Ah, the classic Spätkauf. No matter how new you may be to Berlin, you will definitely have seen them around. They are essentially newsagents that are open to very late (or spät, meaning late), although many are open 24/7. They are most famous for being a constant source of alcohol for Berliners at anytime.

“Ist die Kneipe noch offen?”

“Keene Ahnung, aber wir können zum Späti gehen.”

“Is the pub still open?”

“No idea, but we can to the 24/7 newsagents.”

SEE ALSO: More than a corner store: Spätis struggle for survival in a changing Berlin

A typical Späti with long benches and late opening hours. Photo: DPA

2. Schrippe

Schrippe is just another word for Brötchen or in English, bread roll. The word comes from the fact that part of the roll is ripped out or “geschripft” during the baking process.

“Ick geh mal uns n’ Paar Schrippen holen.”

“I’m going to get us some rolls.”

SEE ALSO: 10 ways to pass yourself off as a true Berliner

3. “Fatzke”

A weird looking person is called a Fatzke. The term originates from the old German word “Fatz”, which means “mockery” or “cruel joke” in German. 

“Wie siehtn’ der Fatzke aus?”

“Look at the head on that weirdo.” 

SEE ALSO: Berliner Schnauze: The 'rude' German attitude that foreigners can learn from

4. “Ick”

Ick or icke is the one true Berliner way for referring to oneself. It is said to have originated with along with the modern Berlin dialect in the late 1800s.

“Juten Morgen! Ick bins!”

“Good morning! It’s me!”

5. “Imchen”

If for whatever reason you happen to be talking about someone behind their back, you could use this piece of Berlin-speak to refer to them. Be careful with now you use it though; in a positive context it is usually used for affectionately, while in a negative context it is quite pejorative and condescending.

“Watt hat Imchen heute widder gemacht!”

“What did they do this time!”

The colleagues of this poor Imchin are talking about him behind his back. Photo: Depositphotos/lightwavemedia

6. “Ische”

Coming from the languages Hebrew and Yiddish, Ische is another word for a girl or young woman. However it is frequently used to describe one’s girlfriend or wife of any age. 

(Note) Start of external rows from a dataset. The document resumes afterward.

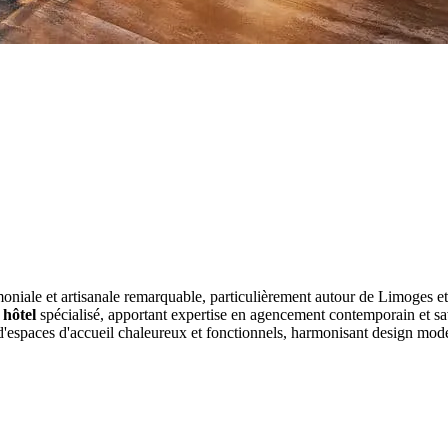
imoniale et artisanale remarquable, particulièrement autour de Limoge
 hôtel
spécialisé, apportant expertise en agencement contemporain et sa
'espaces d'accueil chaleureux et fonctionnels, harmonisant design moder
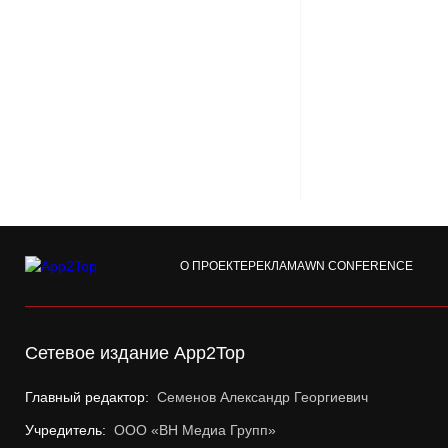
О ПРОЕКТЕ
РЕКЛАМА
WN CONFERENCE
Сетевое издание App2Top
Главный редактор:
Семенов Александр Георгиевич
Учредитель:
ООО «ВН Медиа Групп»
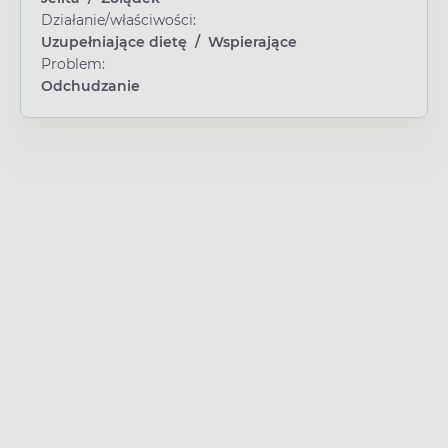
Działanie/właściwości:
Uzupełniające dietę
/
Wspierające
Problem:
Odchudzanie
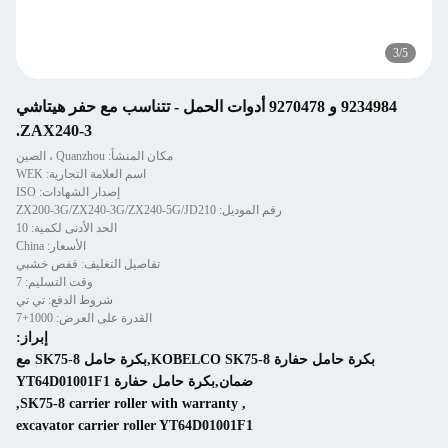
9234984 و 9270478 أدوات الحمل - تتناسب مع حفر هيتاشي
ZAX240-3.
مكان المنشأ: Quanzhou ، الصين
اسم العلامة التجارية: WEK
إصدار الشهادات: ISO
رقم الموديل: ZX200-3G/ZX240-3G/ZX240-5G/JD210
الحد الأدنى لكمية: 10
الأسعار: China
تفاصيل التغليف: قفص خشبي
وقت التسليم: 7
شروط الدفع: تي تي
القدرة على العرض: 1000+7
إبراز:
بكرة حامل حفارة KOBELCO SK75-8,بكرة حامل SK75-8 مع
ضمان,بكرة حامل حفارة YT64D01001F1
,
SK75-8 carrier roller with warranty
,
excavator carrier roller YT64D01001F1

Even for a German word it is quite a strange one, and has roots in the Hebrew and Yiddish languages.

“Ne ick kann net, sonst schreit die Ische wieder los.”

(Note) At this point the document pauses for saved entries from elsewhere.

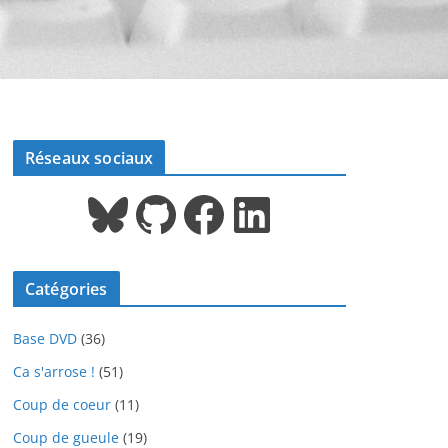
Réseaux sociaux
Bluesky
GitHub
Facebook
LinkedIn
Catégories
Base DVD
(36)
Ca s'arrose !
(51)
Coup de coeur
(11)
Coup de gueule
(19)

“No I can't, otherwise my wife will go nuts.”

SEE ALSO: How Yiddish survives in Europe - through German

7. “Jond’l”

Jond’l is a mispronunciation of “Gondel” (meaning gondola) and is used in Berliner Umgangssprache as another word for head. The possible similarities that exist between the human head and a transport compartment are yet to be determined.

“Da hast ja ‘n Ding an de Jond’l wa?”

“Are you not right in the head?”

8. “Junget Gemüse”

“Junget” is “Junges” (meaning young) in a heavy Berliner accent, and Gemüse is simply German for vegetables. The term is used by older Berliner to describe teenagers and children, and usually not in positive way.  

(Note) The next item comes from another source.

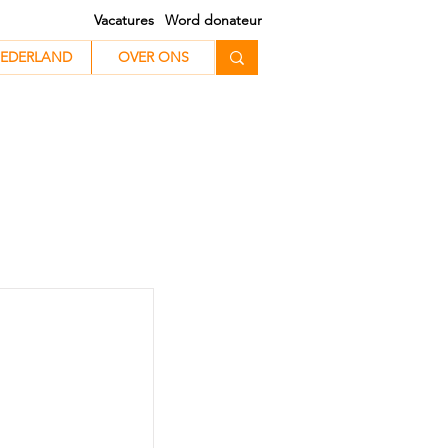
Vacatures
Word donateur
EDERLAND
EDERLAND
OVER ONS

“Heh! Pass auf du Junges Gemüse du!”

“Hey! Watch out young one!”

9. “Kaff”

Some Berliner might consider Teltow in Brandenburg a 'Kaff' but we don't think it's such a bad place to visit! Photo: DPA

Probably one of the most condescending words use by Berliner on this list, it is used to describe a small, unattractive and boring place. Berliners often use to describe, well, anywhere just outside of Berlin. 

“Teltow? Pfff, dit ist ja nen’ Kaff!”

“Teltow? Pfff, that's a kipp!”

10. “Kiez”

If you live in Berlin, you have most likely heard of this word, but it’s included on this list anyway because you wouldn't sound like a Berliner without it. Kiez refers to a small city neighbourhood and the small community living there. The word is surprisingly old, and dates back to describe German and Slavic communities living side-by-side during the Middle Ages.

“Mann muss schon sagen, diesen Kiez ist echt Hammer!”

“You gotta say, this neighbourhood is awesome!”